I have a total double standard when it comes to pedestrian crossing. When I'm driving, I urge the pedestrians to hurry across the street, and yet, when I, myself, am a pedestrian, I will not hesitate to glare at a driver who is over-eagerly awaiting me to cross. Today I came to one such stop sign and saw an old lady to my left about to step into the crosswalk. There would have been ample time--even with a complete stop--for me to continue on past the stop sign. But I've always had a soft spot for people over 75, so I waited for her to make it to the other side. When she got about halfway across she turned her face partway towards my car and gave me a little smile with a small wave of her hand. I waved back. And it was at that moment that I noticed an old man with a cane crossing the cross street. I turned to my friend Amy in the passenger seat and let out a squeal. "Do you think they're meeting each other??" And sure enough, the old woman changed directions and took the hypotenuse route to the old man. They exchanged words which I could not hear inside my car. As I drove past I looked back in my rearview mirror, and they were already parting ways. I wondered if maybe it was a chance meeting, even though the sudden path change of the old woman seemed pretty deliberate to just be chance.

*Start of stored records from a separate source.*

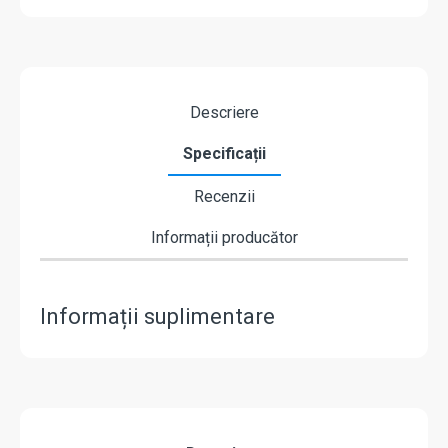
Descriere
Specificații
Recenzii
Informații producător
Informații suplimentare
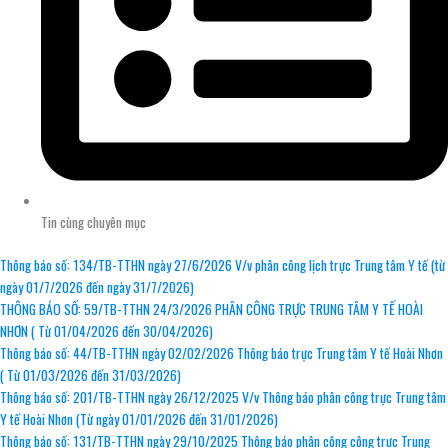
Tin cùng chuyên mục
Thông báo số: 134/TB-TTHN ngày 27/6/2026 V/v phân công lịch trực Trung tâm Y tế (từ
ngày 01/7/2026 đến ngày 31/7/2026)
THÔNG BÁO SỐ: 59/TB-TTHN 24/3/2026 PHÂN CÔNG TRỰC TRUNG TÂM Y TẾ HOÀI
NHƠN ( Từ 01/04/2026 đến 30/04/2026)
Thông báo số: 44/TB-TTHN ngày 02/02/2026 Thông báo trực Trung tâm Y tế Hoài Nhơn
( Từ 01/03/2026 đến 31/03/2026)
Thông báo số: 201/TB-TTHN ngày 26/12/2025 V/v Thông báo phân công trực Trung tâm
Y tế Hoài Nhơn (Từ ngày 01/01/2026 đến 31/01/2026)
Thông báo số: 131/TB-TTHN ngày 29/10/2025 Thông báo phân công công trực Trung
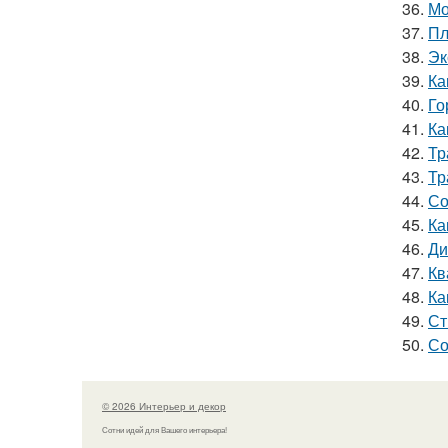
36.
Мо
37.
Пл
38.
Эк
39.
Ка
40.
Го
41.
Ка
42.
Тр
43.
Тр
44.
Со
45.
Ка
46.
Ди
47.
Кв
48.
Ка
49.
Ст
50.
Со
© 2026 Интерьер и декор
Сотни идей для Вашего интерьера!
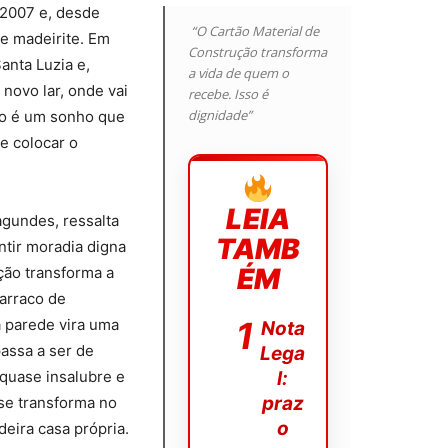
 2007 e, desde
“O Cartão Material de
de madeirite. Em
Construção transforma
anta Luzia e,
a vida de quem o
novo lar, onde vai
recebe. Isso é
dignidade”
ho é um sonho que
e colocar o
LEIA
agundes, ressalta
TAMB
ntir moradia digna
ÉM
ção transforma a
barraco de
a parede vira uma
Nota
passa a ser de
Lega
quase insalubre e
l:
praz
se transforma no
o
eira casa própria.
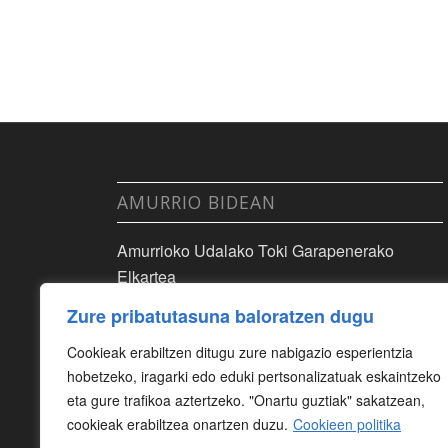
AMURRIO BIDEAN
Amurrioko Udalako Toki Garapenerako
Elkartea
Zure pribatutasuna baloratzen dugu
Cookieak erabiltzen ditugu zure nabigazio esperientzia
hobetzeko, iragarki edo eduki pertsonalizatuak eskaintzeko
eta gure trafikoa aztertzeko. "Onartu guztiak" sakatzean,
cookieak erabiltzea onartzen duzu.
Cookieen politika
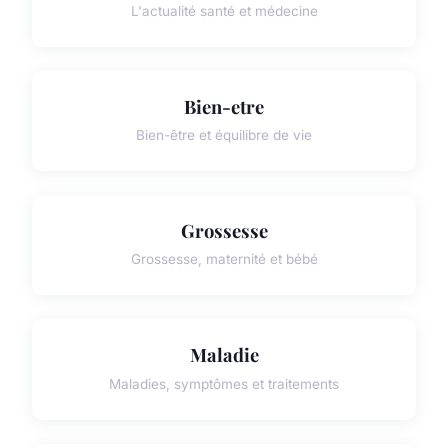
L'actualité santé et médecine
Bien-etre
Bien-être et équilibre de vie
Grossesse
Grossesse, maternité et bébé
Maladie
Maladies, symptômes et traitements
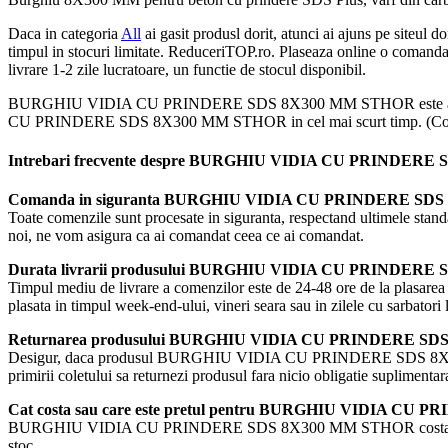
Daca in categoria
All
ai gasit produsl dorit, atunci ai ajuns pe si
timpul in stocuri limitate. ReduceriTOP.ro. Plaseaza online o 
livrare 1-2 zile lucratoare, un functie de stocul disponibil.
BURGHIU VIDIA CU PRINDERE SDS 8X300 MM STHOR este alegerea per
CU PRINDERE SDS 8X300 MM STHOR in cel mai scurt timp. (Confor
Intrebari frecvente despre BURGHIU VIDIA CU PRINDER
Comanda in siguranta BURGHIU VIDIA CU PRINDERE SD
Toate comenzile sunt procesate in siguranta, respectand ultime
noi, ne vom asigura ca ai comandat ceea ce ai comandat.
Durata livrarii produsului BURGHIU VIDIA CU PRINDER
Timpul mediu de livrare a comenzilor este de 24-48 ore de la pl
plasata in timpul week-end-ului, vineri seara sau in zilele cu sarbatori 
Returnarea produsului BURGHIU VIDIA CU PRINDERE S
Desigur, daca produsul BURGHIU VIDIA CU PRINDERE SDS 8X300 MM STH
primirii coletului sa returnezi produsul fara nicio obligatie suplimenta
Cat costa sau care este pretul pentru BURGHIU VIDIA C
BURGHIU VIDIA CU PRINDERE SDS 8X300 MM STHOR costa 8 Lei,
stoc.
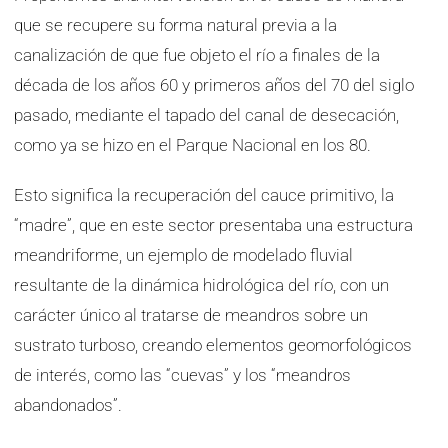
que se recupere su forma natural previa a la
canalización de que fue objeto el río a finales de la
década de los años 60 y primeros años del 70 del siglo
pasado, mediante el tapado del canal de desecación,
como ya se hizo en el Parque Nacional en los 80.
Esto significa la recuperación del cauce primitivo, la
“madre”, que en este sector presentaba una estructura
meandriforme, un ejemplo de modelado fluvial
resultante de la dinámica hidrológica del río, con un
carácter único al tratarse de meandros sobre un
sustrato turboso, creando elementos geomorfológicos
de interés, como las “cuevas” y los “meandros
abandonados”.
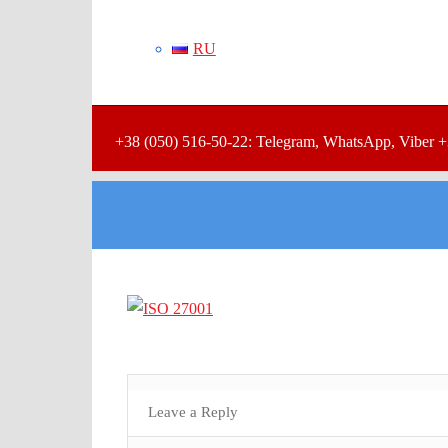
RU
+38 (050) 516-50-22: Telegram, WhatsApp, Viber +
Leave a Reply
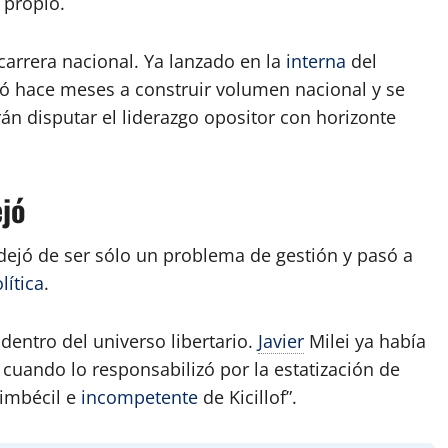
 propio.
 carrera nacional. Ya lanzado en la
interna
del
 hace meses a construir volumen nacional y se
án disputar el liderazgo opositor con horizonte
ejó
dejó de ser sólo un problema de gestión y pasó a
lítica
.
dentro del universo libertario.
Javier
Milei ya había
 cuando lo responsabilizó por la estatización de
 imbécil e
incompetente
de Kicillof”.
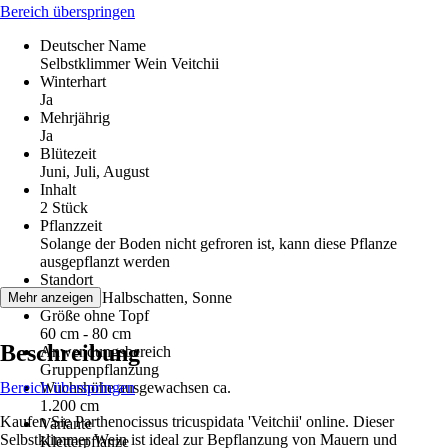
Bereich überspringen
Deutscher Name
Selbstklimmer Wein Veitchii
Winterhart
Ja
Mehrjährig
Ja
Blütezeit
Juni, Juli, August
Inhalt
2 Stück
Pflanzzeit
Solange der Boden nicht gefroren ist, kann diese Pflanze
ausgepflanzt werden
Standort
Schatten, Halbschatten, Sonne
Mehr anzeigen
Größe ohne Topf
60 cm - 80 cm
Beschreibung
Anwendungsbereich
Gruppenpflanzung
Bereich überspringen
Wuchshöhe ausgewachsen ca.
1.200 cm
Kaufen Sie Parthenocissus tricuspidata 'Veitchii' online. Dieser
Variante
Selbstklimmer Wein ist ideal zur Bepflanzung von Mauern und
Kletterpflanze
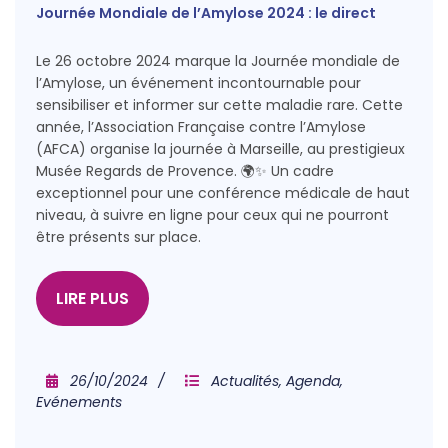
Journée Mondiale de l’Amylose 2024 : le direct
Le 26 octobre 2024 marque la Journée mondiale de
l’Amylose, un événement incontournable pour
sensibiliser et informer sur cette maladie rare. Cette
année, l’Association Française contre l’Amylose
(AFCA) organise la journée à Marseille, au prestigieux
Musée Regards de Provence. 🌍✨ Un cadre
exceptionnel pour une conférence médicale de haut
niveau, à suivre en ligne pour ceux qui ne pourront
être présents sur place.
LIRE PLUS
26/10/2024
Actualités
,
Agenda
,
Evénements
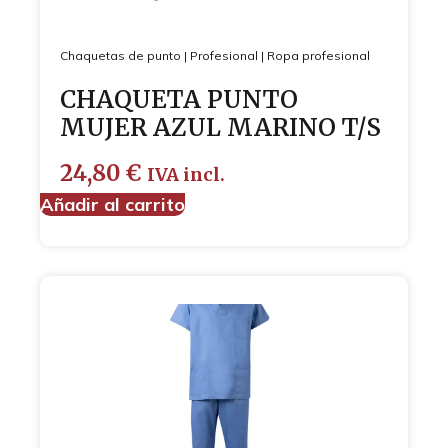
Chaquetas de punto
|
Profesional
|
Ropa profesional
CHAQUETA PUNTO
MUJER AZUL MARINO T/S
24,80
€
IVA incl.
Añadir al carrito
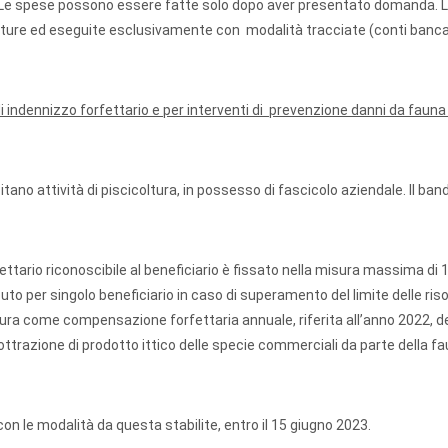
. Le spese possono essere fatte solo dopo aver presentato domanda. 
ture ed eseguite esclusivamente con modalità tracciate (conti banca
 di indennizzo forfettario e per interventi di prevenzione danni da faun
o attività di piscicoltura, in possesso di fascicolo aziendale. Il band
fettario riconoscibile al beneficiario è fissato nella misura massima di 
to per singolo beneficiario in caso di superamento del limite delle ris
igura come compensazione forfettaria annuale, riferita all’anno 2022, d
trazione di prodotto ittico delle specie commerciali da parte della f
 le modalità da questa stabilite, entro il 15 giugno 2023.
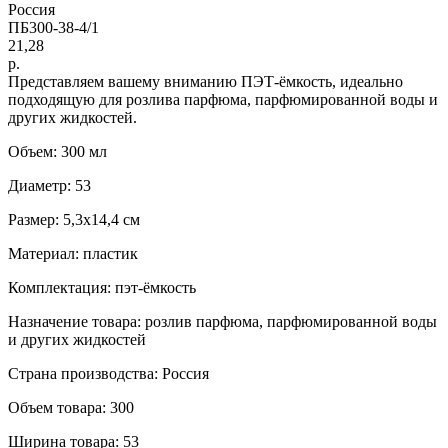
Россия
ПБ300-38-4/1
21,28
р.
Представляем вашему вниманию ПЭТ-ёмкость, идеально
подходящую для розлива парфюма, парфюмированной воды и
других жидкостей.
Объем: 300 мл
Диаметр: 53
Размер: 5,3x14,4 см
Материал: пластик
Комплектация: пэт-ёмкость
Назначение товара: розлив парфюма, парфюмированной воды
и других жидкостей
Страна производства: Россия
Объем товара: 300
Ширина товара: 53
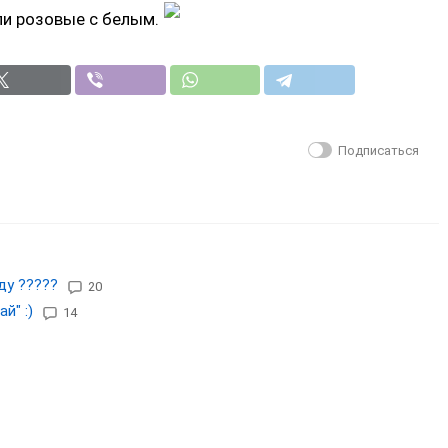
и розовые с белым.
Подписаться
ду ?????
20
й" :)
14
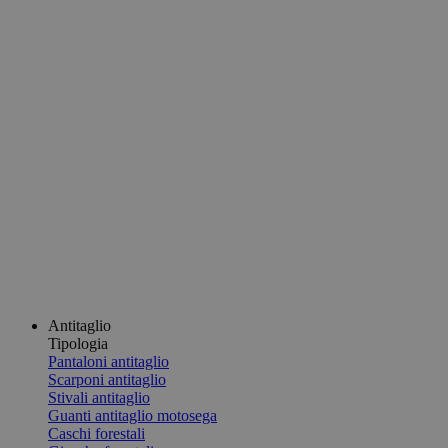
Antitaglio
Tipologia
Pantaloni antitaglio
Scarponi antitaglio
Stivali antitaglio
Guanti antitaglio motosega
Caschi forestali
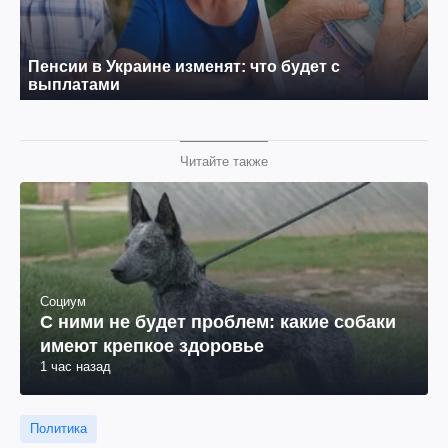
Читайте также
Социум
С ними не будет проблем: какие собаки
имеют крепкое здоровье
1 час назад
Политика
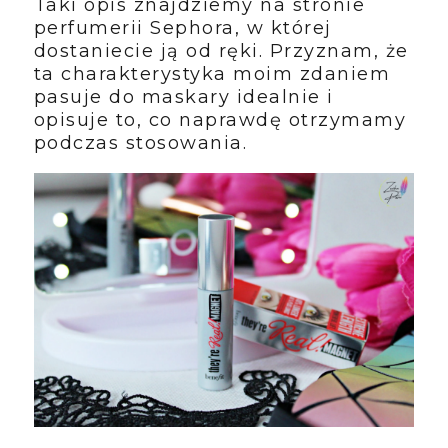
Taki opis znajdziemy na stronie
perfumerii Sephora, w której
dostaniecie ją od ręki. Przyznam, że
ta charakterystyka moim zdaniem
pasuje do maskary idealnie i
opisuje to, co naprawdę otrzymamy
podczas stosowania.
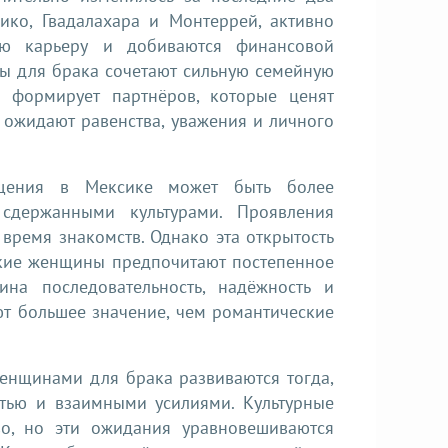
ико, Гвадалахара и Монтеррей, активно
ую карьеру и добиваются финансовой
ы для брака сочетают сильную семейную
 формирует партнёров, которые ценят
 ожидают равенства, уважения и личного
бщения в Мексике может быть более
сдержанными культурами. Проявления
время знакомств. Однако эта открытость
ские женщины предпочитают постепенное
ина последовательность, надёжность и
т большее значение, чем романтические
енщинами для брака развиваются тогда,
стью и взаимными усилиями. Культурные
во, но эти ожидания уравновешиваются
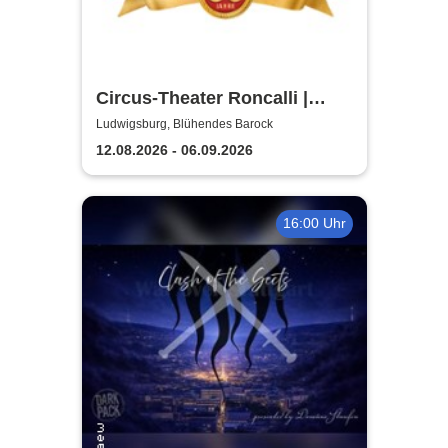
Circus-Theater Roncalli |
Ludwigsburg
Ludwigsburg, Blühendes Barock
12.08.2026 - 06.09.2026
16:00 Uhr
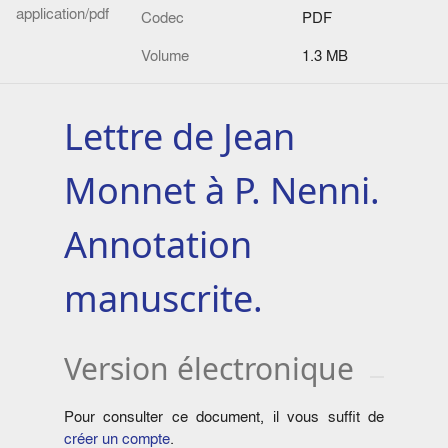
application/pdf
Codec
PDF
Volume
1.3 MB
Lettre de Jean
Monnet à P. Nenni.
Annotation
manuscrite.
Version électronique
Pour consulter ce document, il vous suffit de
créer un compte
.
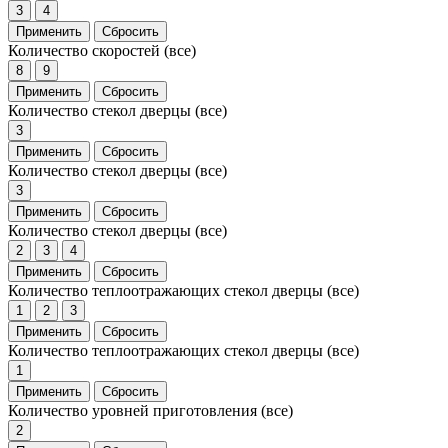
3
4
Применить
Сбросить
Количество скоростей
(все)
8
9
Применить
Сбросить
Количество стекол дверцы
(все)
3
Применить
Сбросить
Количество стекол дверцы
(все)
3
Применить
Сбросить
Количество стекол дверцы
(все)
2
3
4
Применить
Сбросить
Количество теплоотражающих стекол дверцы
(все)
1
2
3
Применить
Сбросить
Количество теплоотражающих стекол дверцы
(все)
1
Применить
Сбросить
Количество уровней приготовления
(все)
2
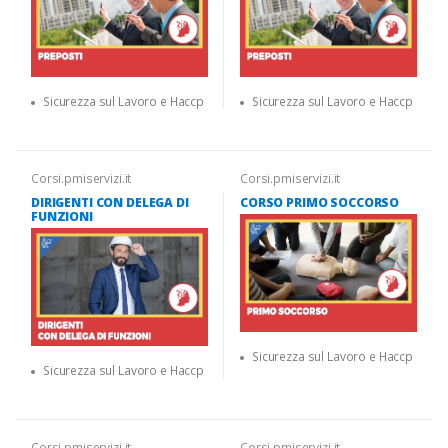
Sicurezza sul Lavoro e Haccp
Sicurezza sul Lavoro e Haccp
Corsi.pmiservizi.it
Corsi.pmiservizi.it
DIRIGENTI CON DELEGA DI
CORSO PRIMO SOCCORSO
FUNZIONI
Sicurezza sul Lavoro e Haccp
Sicurezza sul Lavoro e Haccp
Corsi.pmiservizi.it
Corsi.pmiservizi.it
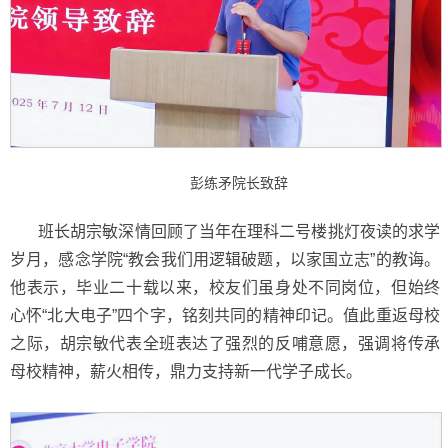
彭练矛院长致辞
班长胡宗敏深情回顾了当年在理科二号楼挑灯夜读的求学
岁月，感念学院“教会我们用逻辑破题，以家国立志”的教诲。
他表示，毕业二十载以来，校友们虽身处不同岗位，但始终
心怀“北大电子”四个字，铭刻共同的精神印记。值此重返母校
之际，胡宗敏代表全班表达了强烈的反哺意愿，强调将传承
母校精神，薪火相传，鼎力支持新一代学子成长。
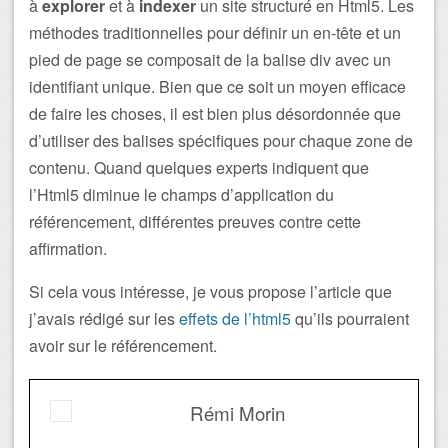
à
explorer
et à
indexer
un site structuré en Html5. Les
méthodes traditionnelles pour définir un en-tête et un
pied de page se composait de la balise div avec un
identifiant unique. Bien que ce soit un moyen efficace
de faire les choses, il est bien plus désordonnée que
d’utiliser des balises spécifiques pour chaque zone de
contenu. Quand quelques experts indiquent que
l’Html5 diminue le champs d’application du
référencement, différentes preuves contre cette
affirmation.
Si cela vous intéresse, je vous propose l’article que
j’avais rédigé sur les
effets de l’html5
qu’ils pourraient
avoir sur le référencement.
Rémi Morin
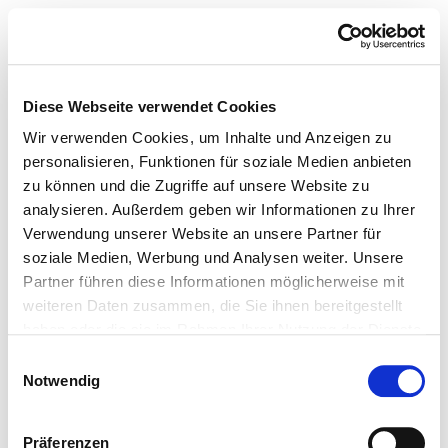
Diese Webseite verwendet Cookies
Wir verwenden Cookies, um Inhalte und Anzeigen zu
personalisieren, Funktionen für soziale Medien anbieten
zu können und die Zugriffe auf unsere Website zu
analysieren. Außerdem geben wir Informationen zu Ihrer
Verwendung unserer Website an unsere Partner für
soziale Medien, Werbung und Analysen weiter. Unsere
Partner führen diese Informationen möglicherweise mit
weiteren Daten zusammen, die Sie ihnen bereitgestellt
haben oder die sie im Rahmen Ihrer Nutzung der Dienste
gesammelt haben.
Einwilligungsauswahl
Notwendig
Präferenzen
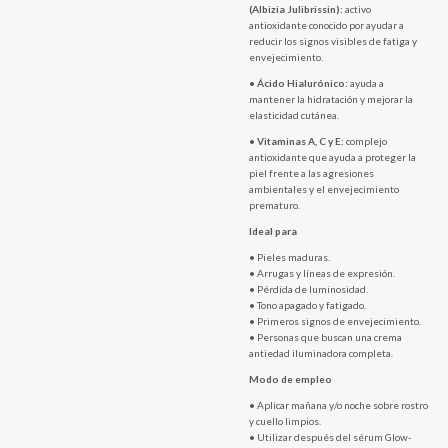
(Albizia Julibrissin):
activo
antioxidante conocido por ayudar a
reducir los signos visibles de fatiga y
envejecimiento.
•
Ácido Hialurónico:
ayuda a
mantener la hidratación y mejorar la
elasticidad cutánea.
•
Vitaminas A, C y E:
complejo
antioxidante que ayuda a proteger la
piel frente a las agresiones
ambientales y el envejecimiento
prematuro.
Ideal para
• Pieles maduras.
• Arrugas y líneas de expresión.
• Pérdida de luminosidad.
• Tono apagado y fatigado.
• Primeros signos de envejecimiento.
• Personas que buscan una crema
antiedad iluminadora completa.
Modo de empleo
• Aplicar mañana y/o noche sobre rostro
y cuello limpios.
• Utilizar después del sérum Glow-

The above encounter made me think of this picture that I took while living in Madrid (Spain) almost three years ago. It was mid-March, and I had had a rough day. To make a (somewhat hilarious) story short...I managed to walk forcefully into a glass door upon exiting a restaurant and smashed my nose so hard that I had to go to the hospital and get my face x-rayed/bandaged. Anyway, I finally returned home, and all I wanted to do was relax on our balcony. So I climbed out the window and reveled in the sunshine. It was around 5:00, and the sun shone directly down Calle Eloy Gonzalo, making huge, elongated shadows follow directly behind passersby like silhouetted giants. I climbed back through my window to grab my camera, and that's when I got this shot, looking directly below my building (the top of the photo is actually the side with the street). To this day it remains one of my favorite captured moments, and every time I look at it I long to be back in the Spanish sun perched above the city, watching love shadows wander.